2-4 侯爵の契約婚約者

 静かな客室に一人きり。ちょっとした寂しさも覚えそうな空間の中、イツカは肺の中に溜まっていた空気を全て吐き出すかのように深く息を吐いた。


「……まさか、こんなことになるなんて」


 荷物を床に移動させてから、ふわふわとしたベッドへ勢いよく倒れ込む。

 柔らかなシーツの海に身を任せながら、イツカは見知らぬ天井を見つめて小さな声で呟いた。

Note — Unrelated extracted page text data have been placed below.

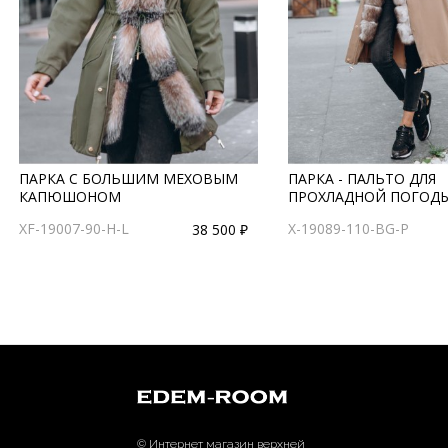
ПАРКА С БОЛЬШИМ МЕХОВЫМ
ПАРКА - ПАЛЬТО ДЛЯ
КАПЮШОНОМ
ПРОХЛАДНОЙ ПОГОД
XF-19007-90-H-L
X-19089-110-BG-P
38 500 ₽
© Интернет магазин верхней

こんなことになるなんて調査を引き受けたときは全く予想できていなかったのだ。いろんな依頼を引き受けていろんな場所で調査をしてきたが、調査員ではなく婚約者候補なんて立場を与えられたことなんて一度もなかった。


 完全に予想していなかった展開を前に、もう一度深く息を吐きだしたイツカの頭上で、わずかにシーツが沈み込む感覚がした。

 一体誰が現れたかだなんて考えなくてもすぐにわかる。ネッセルローデ領に来てから、ずっと身を隠していたイリガミ様だ。


『あァ。さすがの俺も、これは安全に予想できていなかったなァ』


 イツカにとってすっかり聞き慣れた声が部屋の空気に溶け込む。

 天井に向けていた視線を動かし、わずかに頭上へ顔を向けてイツカは口を開いた。


「イリガミ様も予想できませんでした? これは」


 イリガミ様がわずかに動き、イツカの顔を覗き込んでくる。

 視界いっぱいに広がったイリガミ様の目は、相変わらずギラついているがどこか楽しげな光がちらついているように見えた。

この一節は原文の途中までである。